Il y a d'abord l'extrême originalité de son sujet principal, à louer. Même si je ne suis de base attiré par les mythes autour de Salem, ou un grand connaisseur de chasses aux sorcières (j'ai juste loué une certaine passion à la série Buffy, comme tous les "jeunes" de mon âge...), Pagan : Le Destin de Roanoke offre, comme un peu Netrunner avant lui, un sujet puissant et sortant des sentiers battus qui font que l'on est irrémédiablement happé par son monde dès l'ouverture de la boîte.
Sa puissance évocatrice ne serait à mon avis rien sans l'art fantastique de Maren Gutt, Lead Illustrateur chez Wyrmgold (l'éditeur originel). Vous êtes adeptes de jeux vidéos ? Vous penserez forcément à Darkest Dungeon, un rogue like qui a fait beaucoup de sa réputation sur son art dérangé (et sa difficulté, c'est le genre qui veut ca).
Un style visuel similaire, pour un trait rugueux et sombre qui "matche" parfaitement à l'ambiance ténébreuse que veut insuffler le titre sur une table de jeu.
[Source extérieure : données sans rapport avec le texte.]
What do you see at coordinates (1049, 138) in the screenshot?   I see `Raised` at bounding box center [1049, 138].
Et si le noir prédomine ici beaucoup, la couleur reste présente, toujours utilisée à bon escient pour faire notamment des plateaux des œuvres géniales. Tout en permettant de facilement discerner les éléments des deux personnages qui s'affrontent (violet pour la sorcière, rouge pour le chasseur) dans un combat asymétrique qui ne peut vous laisser de marbre.
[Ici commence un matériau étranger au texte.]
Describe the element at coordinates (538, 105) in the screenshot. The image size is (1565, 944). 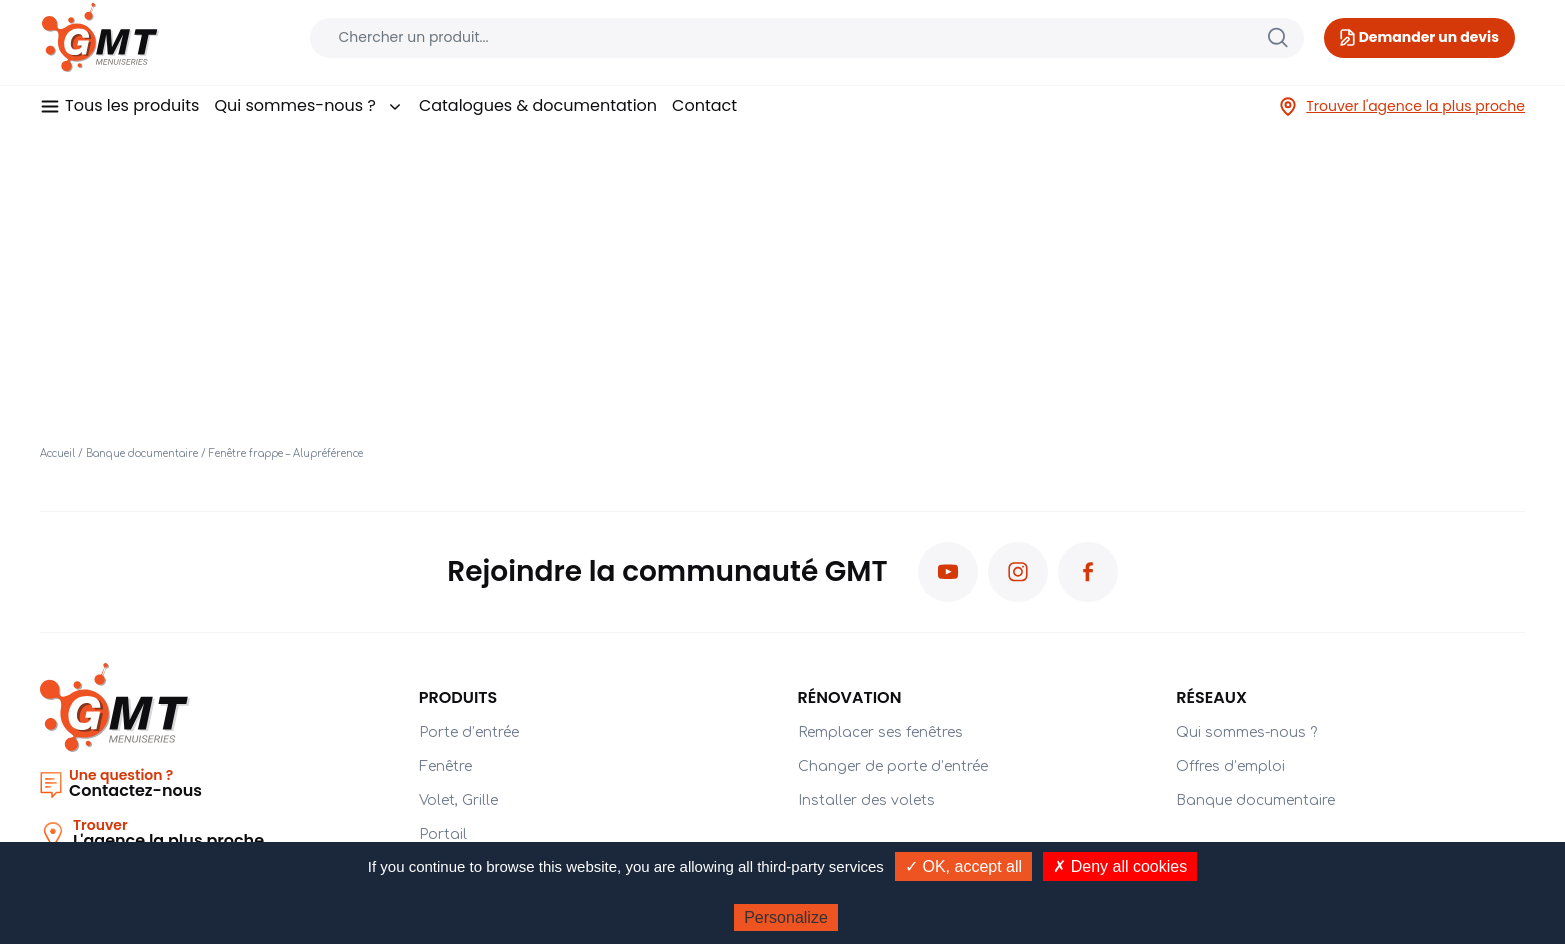 I see `Catalogues & documentation` at that location.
Car niveau gameplay, vous l'aurez compris, les deux joueurs n'ont ici pas le même but. La sorcière l'emporte si elle réussit à déclencher son rituel ou voit le chasseur exécuter trois villageois innocents. Le chasseur de sorcières gagne lui s'il tue la sorcière ou réussit à innocenter 8 villageois sur les 9 suspects en lice. Deux salles deux ambiances (comme on dit au fin fond du Luberon). Mais avec en commun cette liste de 9 suspects, disposés initialement sur le plateau Village situé au centre de la table, avec qui chacun va pouvoir interagir pour avancer dans son objectif.
Pagan : Le Destin de Roanoke use pour mécanique principale du placement d'ouvrier. Envoyer un de ses meeples sur un villageois permet à la fois de déclencher sa compétence, mais aussi de pouvoir répartir des jetons sur des villageois affichant le même symbole.
Le jeu de la sorcière se base sur des jetons Secret, qu'elle pourra convertir en jeton Faveur dès que son villageois actif en possède 3. L'intérêt ? Il faut au minimum trois Faveurs sur le citoyen qui correspond à son identité secrète tirée au départ du paquet Suspects pour avoir le droit de déclencher ce fameux rituel victorieux.
Le chasseur possède lui, dans sa besace des jetons Indice transformables en jetons Preuve, selon les mêmes conditions. Ces jetons sont par contre toujours déplacés dans la réserve du joueur, et lui permette d'innocenter un citoyen (en piochant une des 8 autres cartes du paquet Suspects).
Le deckbuilding est aussi à l'honneur de Pagan : Le Destin de Roanoke, avec la présence pour chaque camp d'un paquet spécifique contenant chacun 4 types de cartes différentes.
La sorcière peut recruter une familier, déclenchable avec un ouvrier particulier, ou invoquer des malédictions, permanentes tant que le chasseur ne les a pas levées. Mais elle peut aussi lancer des charmes, cartes à capacité immédiate, ou préparer des potions pour obtenir de puissants effets ponctuels.
Le chasseur a de son côté un attirail différent. Il peut recruter des alliés, dont il devra payer le "travail" à chaque fin de tour pour avoir le droit de les conserver, ou trouver de nouveaux lieux, offrant de nouvelles actions possibles. Alors qu'une carte enquête modifie la capacité du villageois sous lequel elle est placée, quand une carte évènement est résolue immédiatement.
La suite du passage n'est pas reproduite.